Package Exports

multilingual-tokenizer
multilingual-tokenizer/multilingual-tokenizer.js

This package does not declare an exports field, so the exports above have been automatically detected and optimized by JSPM instead. If any package subpath is missing, it is recommended to post an issue to the original package (multilingual-tokenizer) to support the "exports" field. If that is not possible, create a JSPM override to customize the exports field for this package.

Readme

Multilingual Tokenizer

A Node.js library for tokenizing text in multiple languages (Thai, English, Japanese, and Korean) using regex-based approaches.

Features

Support for tokenizing text in:
- English
- Thai
- Japanese
- Korean
Automatic language detection
Token classification (word, number, punctuation, etc.)
Normalization options
Whitespace preservation options
Simple, lightweight implementation using regular expressions

Installation

npm install multilingual-tokenizer

Usage

const {
  MultilingualTokenizer,
  TOKEN_TYPES,
} = require("multilingual-tokenizer");

// Create a new tokenizer instance
const tokenizer = new MultilingualTokenizer({
  preserveWhitespace: true, // Keep whitespace tokens
  normalizeText: true, // Apply Unicode normalization
});

// Tokenize English text
const englishText = "Hello, world!";
const englishTokens = tokenizer.tokenize(englishText);
console.log(englishTokens);

// Tokenize Thai text
const thaiText = "สวัสดีครับ";
const thaiTokens = tokenizer.tokenize(thaiText);
console.log(thaiTokens);

// Tokenize Japanese text
const japaneseText = "こんにちは、世界！";
const japaneseTokens = tokenizer.tokenize(japaneseText);
console.log(japaneseTokens);

// Tokenize Korean text
const koreanText = "안녕하세요, 세계!";
const koreanTokens = tokenizer.tokenize(koreanText);
console.log(koreanTokens);

// Force language selection
const forcedTokens = tokenizer.tokenize(englishText, "japanese");

// Extract only word tokens
const words = tokenizer.extractWords(englishTokens);

Token Structure

Each token is represented as an object with two properties:

{
  type: 'WORD',  // One of the values from TOKEN_TYPES
  value: 'Hello' // The actual token text
}

The available token types are:

WORD - Words and word-like constructs
NUMBER - Numeric values
SPACE - Whitespace (spaces, tabs, newlines)
PUNCTUATION - Punctuation marks
SYMBOL - Symbols (#, $, %, etc.)
OTHER - Unclassified characters

API Reference

Constructor

const tokenizer = new MultilingualTokenizer(options);

Options:

preserveWhitespace (default: false): Whether to include whitespace tokens in the output
normalizeText (default: true): Whether to apply Unicode normalization before tokenization

Methods

`tokenize(text, language = null)`

Tokenizes the input text. If language is not provided, it will be automatically detected.

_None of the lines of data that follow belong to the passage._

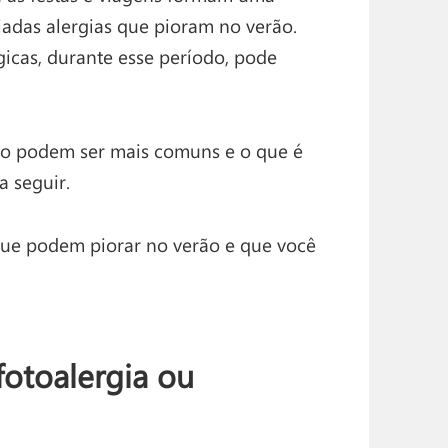
jadas alergias que pioram no verão.
icas, durante esse período, pode
rão podem ser mais comuns e o que é
a seguir.
que podem piorar no verão e que você
fotoalergia ou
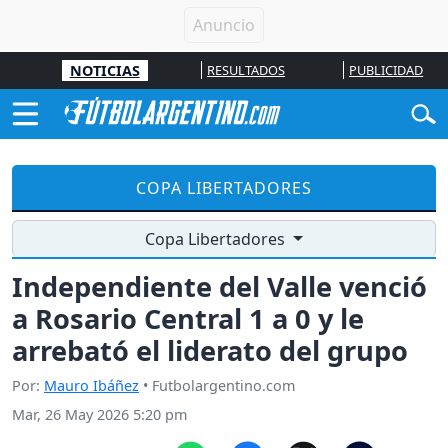
NOTICIAS
RESULTADOS
PUBLICIDAD
COPA LIBERTADORES
Copa Libertadores
Independiente del Valle venció
a Rosario Central 1 a 0 y le
arrebató el liderato del grupo
Por:
Mauro Ibáñez
• Futbolargentino.com
Mar, 26 May 2026 5:20 pm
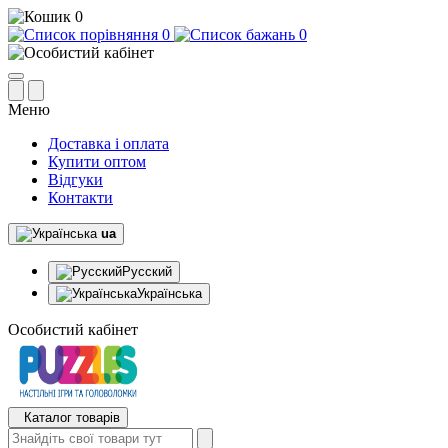
0
0
0
Меню
Доставка і оплата
Купити оптом
Відгуки
Контакти
ua
Русский
Українська
Особистий кабінет
Каталог товарів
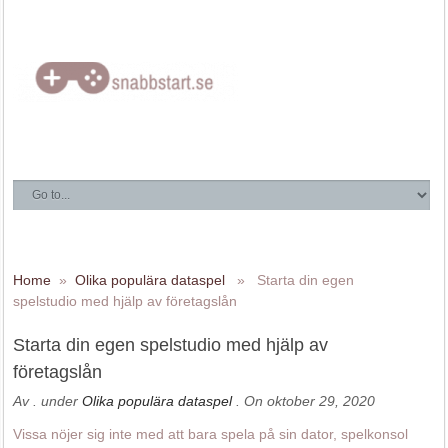
Home
»
Olika populära dataspel
» Starta din egen
spelstudio med hjälp av företagslån
Starta din egen spelstudio med hjälp av
företagslån
Av
. under
Olika populära dataspel
. On oktober 29, 2020
Vissa nöjer sig inte med att bara spela på sin dator, spelkonsol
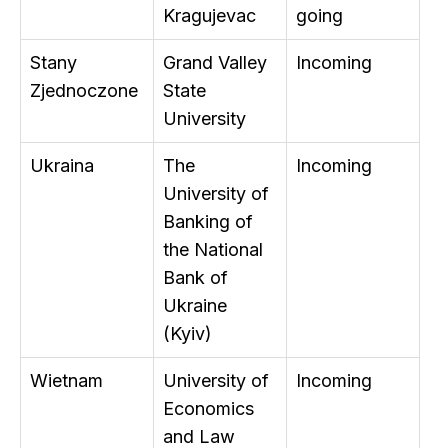
Kragujevac
going
Stany
Grand Valley
Incoming
Zjednoczone
State
University
Ukraina
The
Incoming
University of
Banking of
the National
Bank of
Ukraine
(Kyiv)
Wietnam
University of
Incoming
Economics
and Law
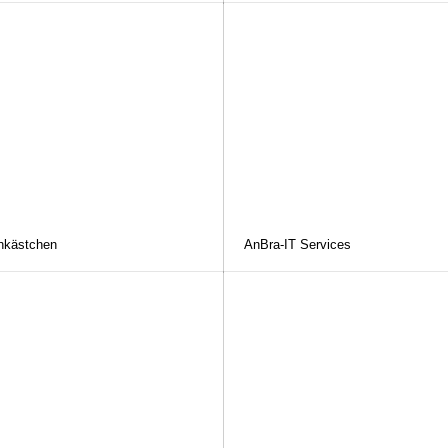
ähkästchen
AnBra-IT Services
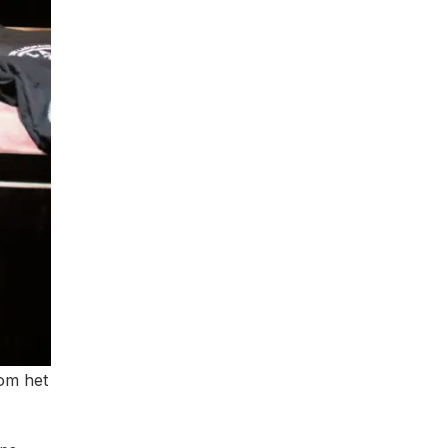
 om het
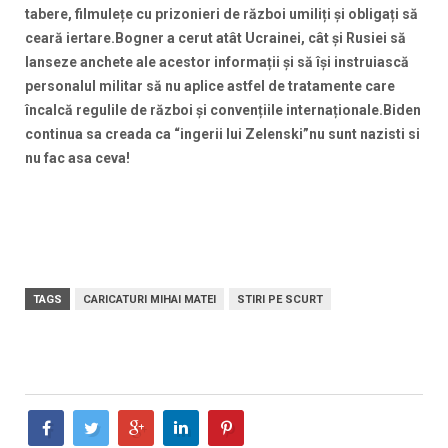
tabere, filmulețe cu prizonieri de război umiliți și obligați să
ceară iertare.Bogner a cerut atât Ucrainei, cât și Rusiei să
lanseze anchete ale acestor informații și să își instruiască
personalul militar să nu aplice astfel de tratamente care
încalcă regulile de război și convențiile internaționale.Biden
continua sa creada ca “ingerii lui Zelenski”nu sunt nazisti si
nu fac asa ceva!
TAGS
CARICATURI MIHAI MATEI
STIRI PE SCURT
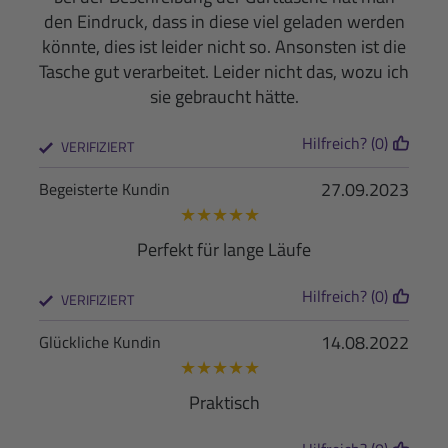
den Eindruck, dass in diese viel geladen werden
könnte, dies ist leider nicht so. Ansonsten ist die
Tasche gut verarbeitet. Leider nicht das, wozu ich
sie gebraucht hätte.
Hilfreich? (0)
VERIFIZIERT
27.09.2023
Begeisterte Kundin
★
★
★
★
★
Perfekt für lange Läufe
Hilfreich? (0)
VERIFIZIERT
14.08.2022
Glückliche Kundin
★
★
★
★
★
Praktisch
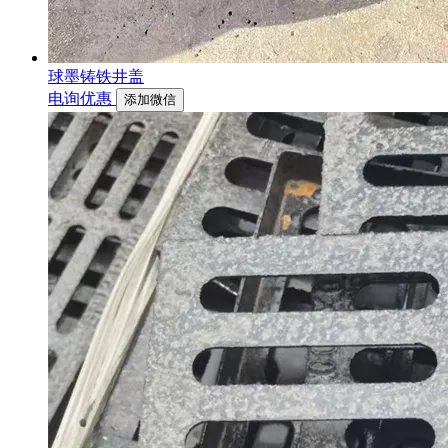
球墨铸铁井盖
电询优惠
添加微信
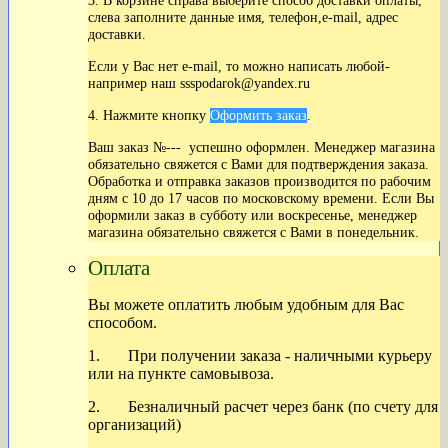
3. В корзине справа выберите способ доставки оплаты,
слева заполните данные имя, телефон,e-mail, адрес
доставки.
Если у Вас нет
e-mail, то можно написать любой-
например наш ssspodarok@yandex.ru
4. Нажмите кнопку
Оформить заказ
.
Ваш заказ №--- успешно оформлен. Менеджер магазина
обязательно свяжется с Вами для подтверждения заказа.
Обработка и отправка заказов производится по рабочим
дням с 10 до 17 часов по московскому времени. Если Вы
оформили заказ в субботу или воскресенье, менеджер
магазина обязательно свяжется с Вами в понедельник.
Оплата
Вы можете оплатить любым удобным для Вас
способом.
1. При получении заказа - наличными курьеру
или на пункте самовывоза.
2. Безналичный расчет через банк (по счету для
организаций)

text (string): The text to tokenize
language (string, optional): Force a specific language tokenizer ('english', 'thai', 'japanese', 'korean')
Returns: Array of token objects

`detectLanguage(text)`

Detects the dominant language in the text.

text (string): The text to analyze
Returns: String with language code ('english', 'thai', 'japanese', 'korean')

`extractWords(tokens)`

Extracts only the word tokens from an array of tokens.

tokens (array): Array of token objects
Returns: Array of strings (word values)

`detokenize(tokens)`

Converts tokens back to text.

tokens (array): Array of token objects
Returns: String of reconstructed text

Important Notes

This library uses regex-based tokenization, which is a simplified approach. For production use in applications requiring high accuracy in specific languages:

Thai: Consider using dictionary-based approaches (e.g., thai-tokenizer)
Japanese: Consider using morphological analyzers (e.g., kuromoji)
Korean: Consider using more sophisticated tokenizers (e.g., node-mecab-ya)

This library is intended for basic tokenization needs or cases where a lightweight solution is required.

License

MIT